Please output only the lines that begin at the line with "[Logga - Gå till startsidan] (90, 25)" and run through the end of the entries below, exactly as written. Drop all pictures.

= Beginning of Section =

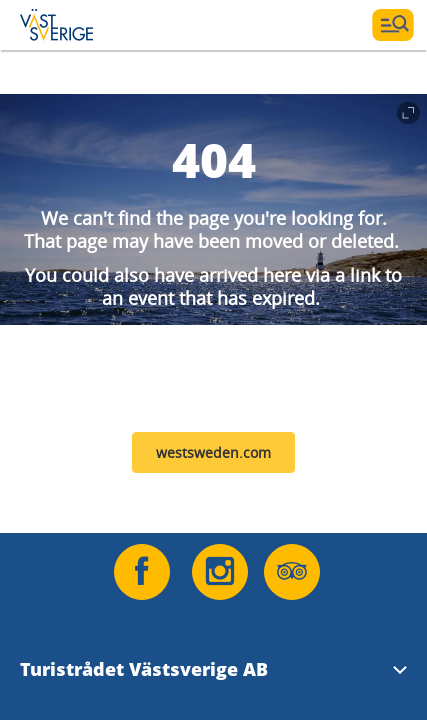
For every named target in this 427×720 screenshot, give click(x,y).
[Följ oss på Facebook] (142, 572)
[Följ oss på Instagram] (220, 572)
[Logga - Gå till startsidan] (90, 25)
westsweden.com (213, 452)
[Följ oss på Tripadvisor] (292, 572)
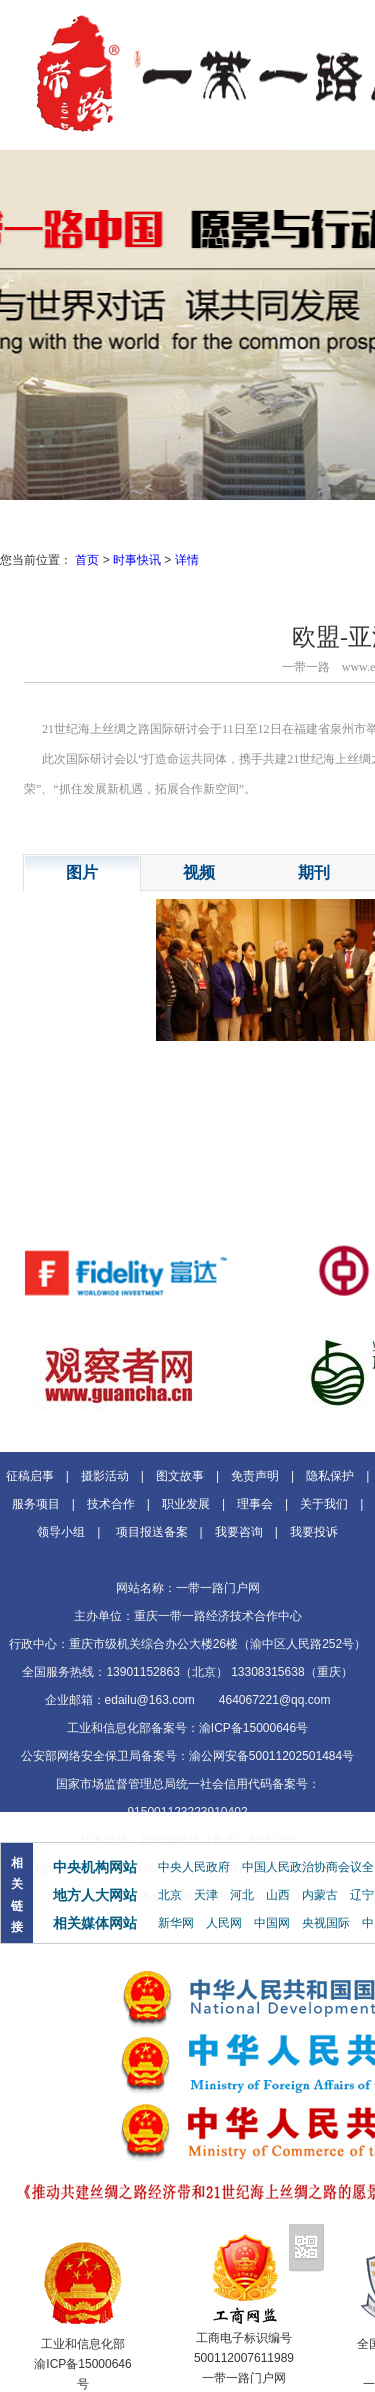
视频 (199, 872)
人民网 (224, 1923)
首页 (87, 560)
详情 (187, 560)
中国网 (272, 1923)
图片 (82, 872)
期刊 (314, 872)
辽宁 (362, 1895)
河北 (242, 1895)
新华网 (176, 1923)
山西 (278, 1895)
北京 (170, 1895)
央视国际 (326, 1923)
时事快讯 (137, 560)
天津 (206, 1895)
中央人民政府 (194, 1867)
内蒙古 (320, 1895)
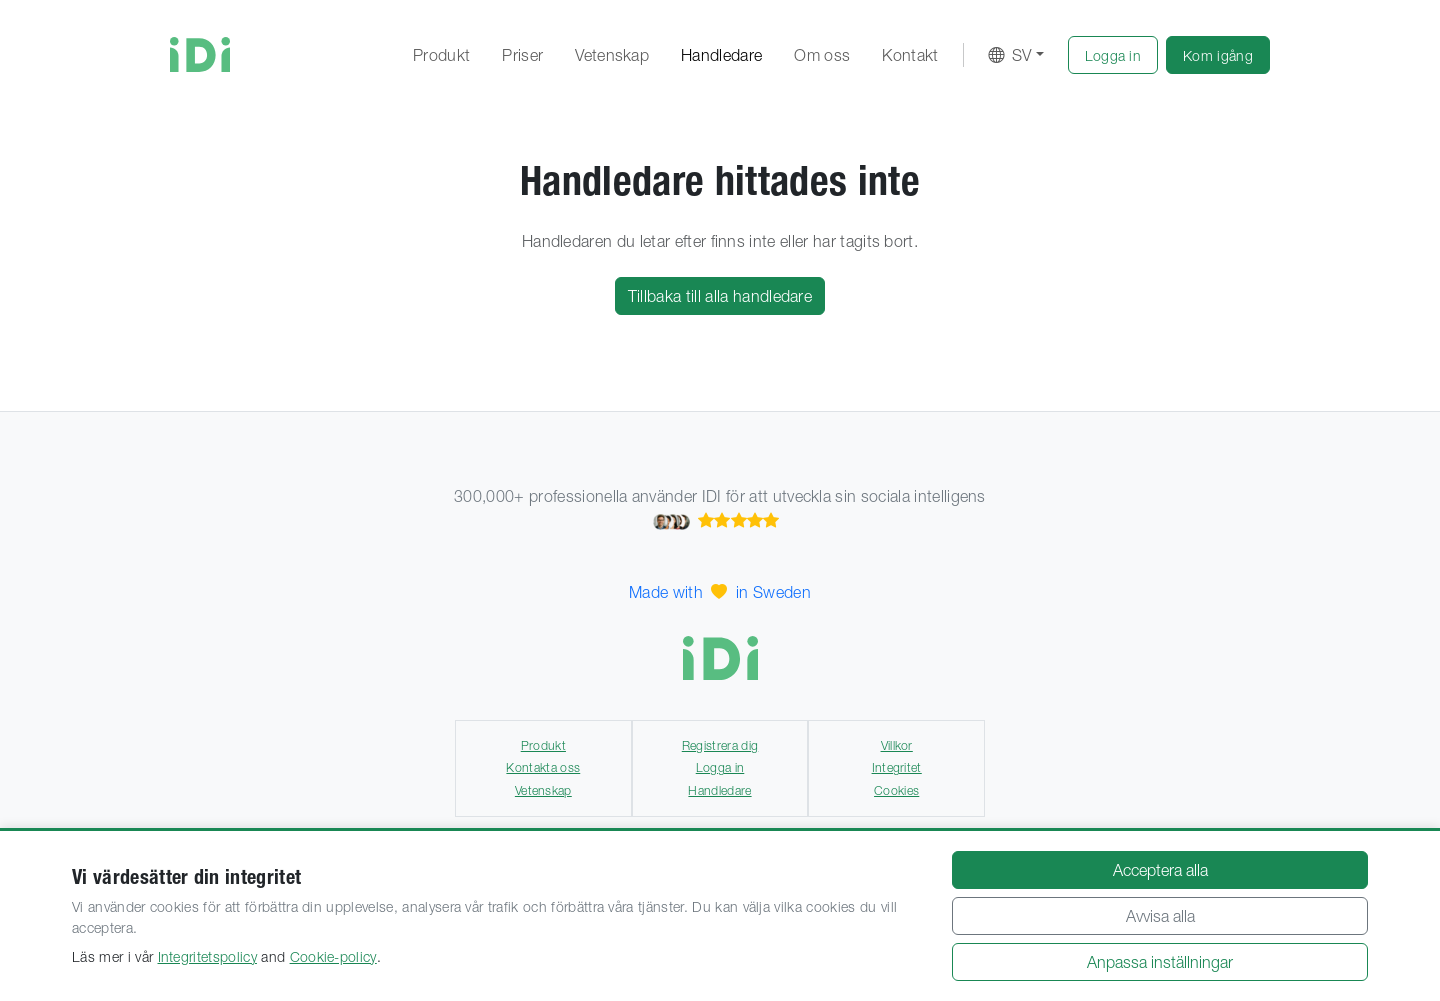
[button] (1113, 55)
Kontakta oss (543, 767)
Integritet (897, 767)
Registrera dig (720, 745)
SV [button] (1010, 55)
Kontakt (910, 55)
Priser (522, 55)
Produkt (441, 55)
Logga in (720, 767)
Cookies (896, 790)
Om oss (822, 55)
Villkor (897, 745)
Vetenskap (612, 55)
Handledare (721, 55)
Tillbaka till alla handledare (720, 296)
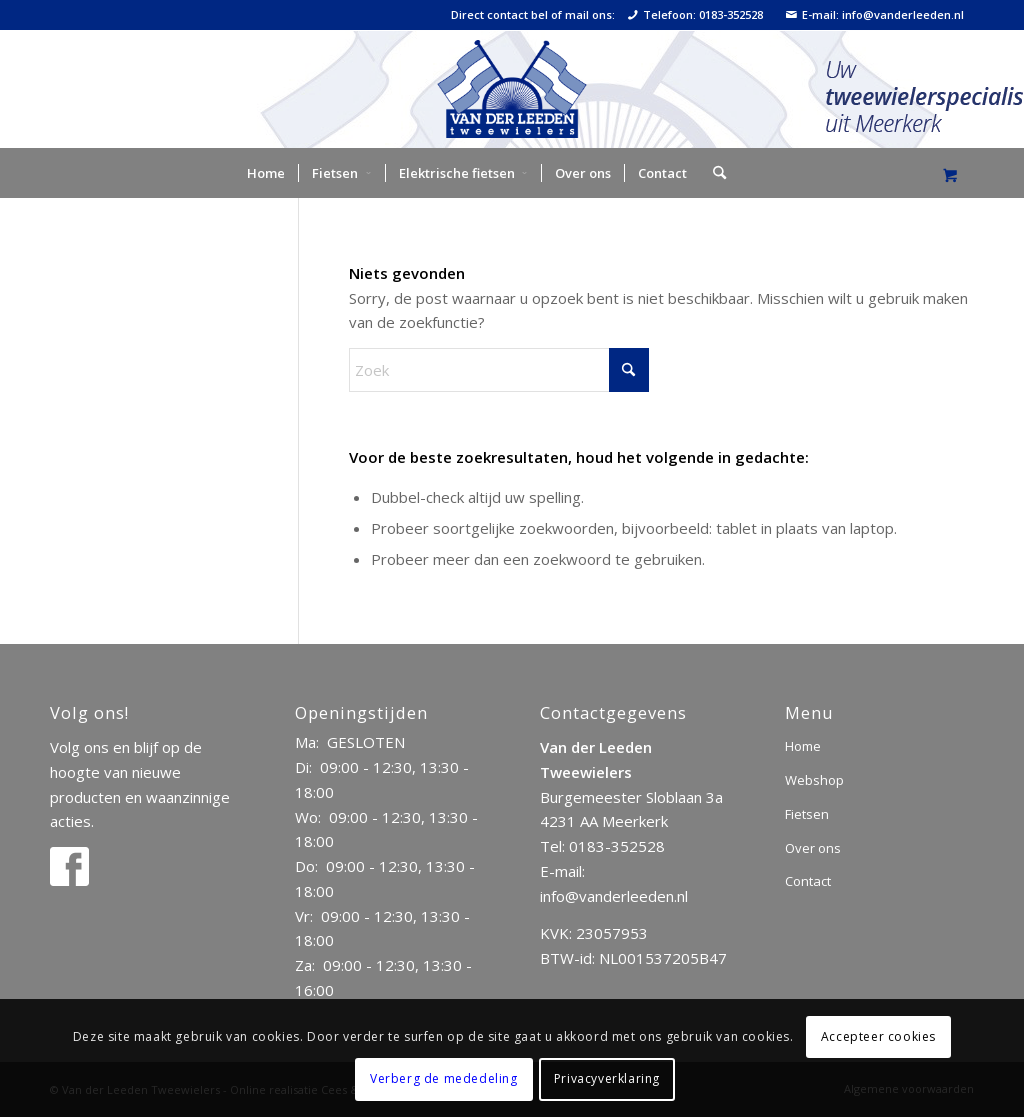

= End of Section =

_RESULT BELOW_.
[Logga - Gå till startsidan] (90, 25)
westsweden.com (213, 452)
[Följ oss på Tripadvisor] (292, 572)
视频 (199, 872)
人民网 (224, 1923)
首页 (87, 560)
详情 (187, 560)
中国网 (272, 1923)
图片 (82, 872)
期刊 (314, 872)
辽宁 (362, 1895)
河北 (242, 1895)
新华网 (176, 1923)
山西 (278, 1895)
北京 (170, 1895)
央视国际 (326, 1923)
时事快讯 (137, 560)
天津 (206, 1895)
中央人民政府 (194, 1867)
内蒙古 (320, 1895)
[button] (1113, 55)
Kontakta oss (543, 767)
Integritet (897, 767)
Registrera dig (720, 745)
SV [button] (1010, 55)
Kontakt (910, 55)
Priser (522, 55)
Produkt (441, 55)
Logga in (720, 767)
Cookies (896, 790)
Om oss (822, 55)
Villkor (897, 745)
Vetenskap (612, 55)
Handledare (721, 55)
Tillbaka till alla handledare (720, 296)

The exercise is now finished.